To complement the loveliest sunsets you'll perhaps ever witness, savor events like champagne nights and live jazz every other Saturday of the month.
Finding a vacation rental or condo comes along with money-saving perks, since many guests can share one property and meals can be cooked at home. The stretch between Wailua and Kapa'a to the east tends to be an ideal zone in which to find affordable lodging.
Condo-style properties like Outrigger Kiahuna Plantation, Waimea Plantation Cottages and Whalers Cove Resort can be great options for families and money-conscious travelers.
Alternatively, Honu'ea International Hostel Kauai can be found in the heart of Kapa'a Town, across the street from Kapa'a Beach Park. This hostel offers private rooms and dorms plus draws like a game room, Internet access, a kitchen and even bike rentals.
Nearby, a vibrant food truck pod bustles with options spanning from smoothies and kombucha (on tap) to Thai and BBQ.
With sufficient research and planning, you can also get good deals at higher-end properties marked by alluring amenities. For example, guests at Aqua Kauai Beach Resort enjoy a front-row seat to paradise at this 25-acre oceanfront retreat.
Found on Kauai's longest beach near Lihue Airport, this option dazzles, with access to a sandy beach and turquoise waters, four swimming pools with exotic waterfalls, four on-site dining options, live music nightly in the Shutters lounge and an outside firepit at which to sip cocktails under the stars.
Packages that sweeten the deal include Five Nights of Family Fun, giving guests every fifth night free, plus complimentary breakfast for kids 12 and under.

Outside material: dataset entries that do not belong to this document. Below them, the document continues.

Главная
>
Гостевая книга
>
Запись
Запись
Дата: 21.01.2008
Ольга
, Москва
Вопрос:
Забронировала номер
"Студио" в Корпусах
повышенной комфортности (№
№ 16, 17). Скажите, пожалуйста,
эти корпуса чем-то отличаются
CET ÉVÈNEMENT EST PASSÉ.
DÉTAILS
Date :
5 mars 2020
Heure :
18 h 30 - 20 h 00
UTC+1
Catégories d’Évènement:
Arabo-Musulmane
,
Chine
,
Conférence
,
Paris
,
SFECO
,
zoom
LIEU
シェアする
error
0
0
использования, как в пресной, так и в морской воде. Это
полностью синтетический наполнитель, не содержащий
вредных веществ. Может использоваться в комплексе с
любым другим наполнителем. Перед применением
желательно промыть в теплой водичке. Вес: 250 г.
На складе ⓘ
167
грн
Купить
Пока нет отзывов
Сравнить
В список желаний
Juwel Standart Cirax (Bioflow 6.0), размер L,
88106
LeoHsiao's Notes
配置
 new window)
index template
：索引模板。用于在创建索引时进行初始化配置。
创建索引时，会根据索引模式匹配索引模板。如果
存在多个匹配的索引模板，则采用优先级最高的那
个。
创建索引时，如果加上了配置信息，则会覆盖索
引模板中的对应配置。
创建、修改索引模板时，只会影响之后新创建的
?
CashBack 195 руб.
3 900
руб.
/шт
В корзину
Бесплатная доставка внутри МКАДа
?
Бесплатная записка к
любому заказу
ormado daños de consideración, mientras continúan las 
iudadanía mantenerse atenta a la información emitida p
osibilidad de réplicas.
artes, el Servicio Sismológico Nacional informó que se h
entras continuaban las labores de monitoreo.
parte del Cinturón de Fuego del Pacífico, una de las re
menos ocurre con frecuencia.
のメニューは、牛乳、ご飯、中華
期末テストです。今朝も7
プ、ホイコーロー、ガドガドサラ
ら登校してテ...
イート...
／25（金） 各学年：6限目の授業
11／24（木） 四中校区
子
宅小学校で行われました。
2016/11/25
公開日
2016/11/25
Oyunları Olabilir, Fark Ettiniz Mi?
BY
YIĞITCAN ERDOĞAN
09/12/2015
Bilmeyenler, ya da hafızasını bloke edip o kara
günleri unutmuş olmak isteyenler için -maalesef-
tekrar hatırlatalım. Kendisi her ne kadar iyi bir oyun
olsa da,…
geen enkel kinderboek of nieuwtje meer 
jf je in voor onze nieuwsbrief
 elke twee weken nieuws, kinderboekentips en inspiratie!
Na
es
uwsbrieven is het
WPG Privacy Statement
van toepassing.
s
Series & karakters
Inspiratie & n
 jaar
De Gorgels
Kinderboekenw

Families go ga-ga for activities like hula lessons; candy lei making; Hawaiian morning oli, or chants; two lagoon pools with waterfalls; a 75-foot waterslide; and complimentary shuttle service to the airport and nearby shopping.
Guests booking a room at Aqua Kauai Beach Resort can also score a free compact car (promo code ‘FREECAR,’ for stays through Dec. 20, 2015) and a $25 activity credit to tour the island's hottest attractions.
The hotel's central location places it just two miles from Lihue Airport and other popular spots like Kalapaki Beach, Puakea Golf Course and Kilohana Plantation.
If you're seeking something even more upscale for at least part of your visit, then treat yourself to some pampering at The Westin Princeville, a 19.5-acre slice of heaven with perks like a to-die-for infinity pool perched high on the cliffs and a 24/7 fitness center.
In-villa options include kitchenettes, grills and washer-dryers that help cut down on costs. Yet life still feels VIP, with luxurious poolside food and beverage service, daily cultural programming and housekeeping services.
The on-site Princeville Market stocks flavorful goods from breakfast burritos and grillable meats to Kauai Juice Company kombucha, Starbucks coffee and even wine and beer.
A complimentary resort shuttle transports guests to the St.Regis Princeville beach every hour, as well as to designated stops in the Princeville area, including Princeville Ranch, Makai Golf Club and Princeville Shopping Center. The Kauai Free Car Package here includes a compact rental car from Dollar Rent A Car
With these tips and more, a stay on dreamy Kauai can easily be made low in cost but high in enjoyment. Believe us when we say you may just want to call this island your new home.